1 can (375mls) is considered low FODMAP by Monash (7). Although there is no information on what would be the upper limit of this.
Low FODMAP Wine
You may find that wine is a huge culprit for your IBS. Even in the 10 years I have been a dietitian, I have seen a large cultural shift with alcohol and wine is a big issue.
It now seems socially acceptable, rather middle class, to sit and drink a couple of large glasses of wine each night. But this is 6 units a night and 42 units a week!
When it comes to FODMAPs, wine is allowed but it depends on the type and quantity. Sweet wine such as port or dessert wine is high in fructose. But regular red, white or sparkling wine is allowed within certain portions.
For the exact portions please check out the Monash FODMAP app.
Low FODMAP Alcohol Mixers
We have covered how alcohol impacts IBS and the potential high FODMAP content of alcoholic drinks. Now it is time for you to understand about mixers.
Most mixers that are high FODMAP contain fructose, a high FODMAP polyol sweetener or a high FODMAP fruit.
As a side note, there are more triggers than just FODMAPs and alcohol. Carbonated drinks and caffeine can also worsen IBS, so please be mindful of the amount you consume.

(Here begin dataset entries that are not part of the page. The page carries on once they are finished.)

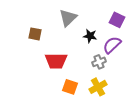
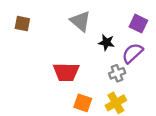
gray triangle: (68, 18) -> (80, 21), turned -36
brown square: (35, 34) -> (22, 24), moved

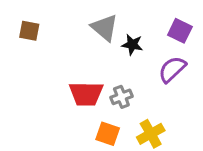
black star: (106, 43) -> (132, 45), moved
gray cross: (117, 73) -> (121, 97), moved

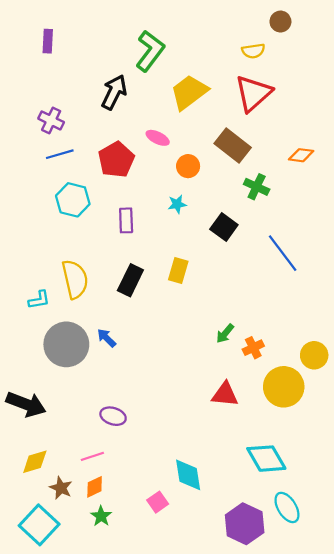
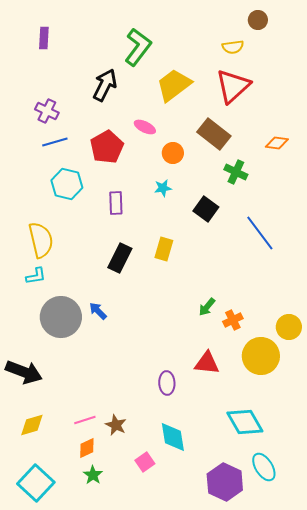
yellow semicircle: (75, 279) -> (41, 240), moved
purple ellipse: (113, 416) -> (167, 383), moved, turned 70
brown star: (61, 488) -> (116, 425), moved

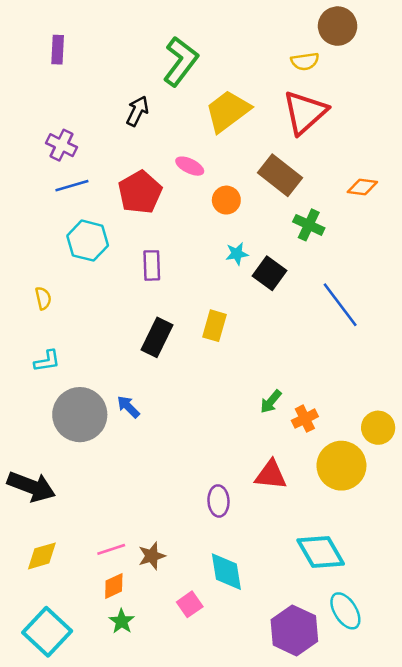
brown circle: (258, 20) -> (338, 26), size x1.5
black arrow: (105, 85) -> (137, 111), size x0.7
cyan star: (163, 188) -> (237, 254), moved
yellow semicircle: (41, 240) -> (43, 298), moved, size x0.5
brown star: (116, 425) -> (152, 556), turned 30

Low FODMAP Alcohol Mixers List
- Schweppes diet tonic water.
- Schweppes diet ginger ale.
- Coca-Cola Coke.
- Diet Coca-Cola.
- Lemon juice.
- Fever Tree Indian tonic water.
- Earl grey tea.
- Cranberry juice (check for added fructose).
High FODMAP Alcohol Mixers List
- Orange juice (all)
- Juice made from high FODMAP fruits: apples, mango, watermelon
- Some ‘sugar free’
- Schweppes ginger ale.
- Schweppes tonic water.
- Fever Tree Light Indian tonic water.
Video Tutorial on Making Low FODMAP Alcohol and Non-Alcohol Cocktails.
Credit to FODMAP EveryDay.
Tips To Avoid Alcohol Induced IBS Symptoms
- Reduce your intake as much as possible.
- Appreciate that the UK alcohol guidelines are general may be too high for someone with IBS.
- Have alcohol free days.
- Drink on a full stomach – this avoids a rapid increase in absorption of alcohol.
- Opt for flat drinks rather than carbonated – this will reduce the rate at which alcohol is absorbed and may help prevent bloating (1).
- Tackle mental health appropriately, by seeking help from your doctor or a trained psychologist.
Take Home Message
Alcoholic drinks contain 2 potential triggers for IBS: alcohol itself and some drinks contain FODMAPs. Even if you consume a low FODMAP alcoholic drink, it may trigger symptoms.
How much you can tolerate will depend on many variables but you should not exceed 14 units of alcohol per week.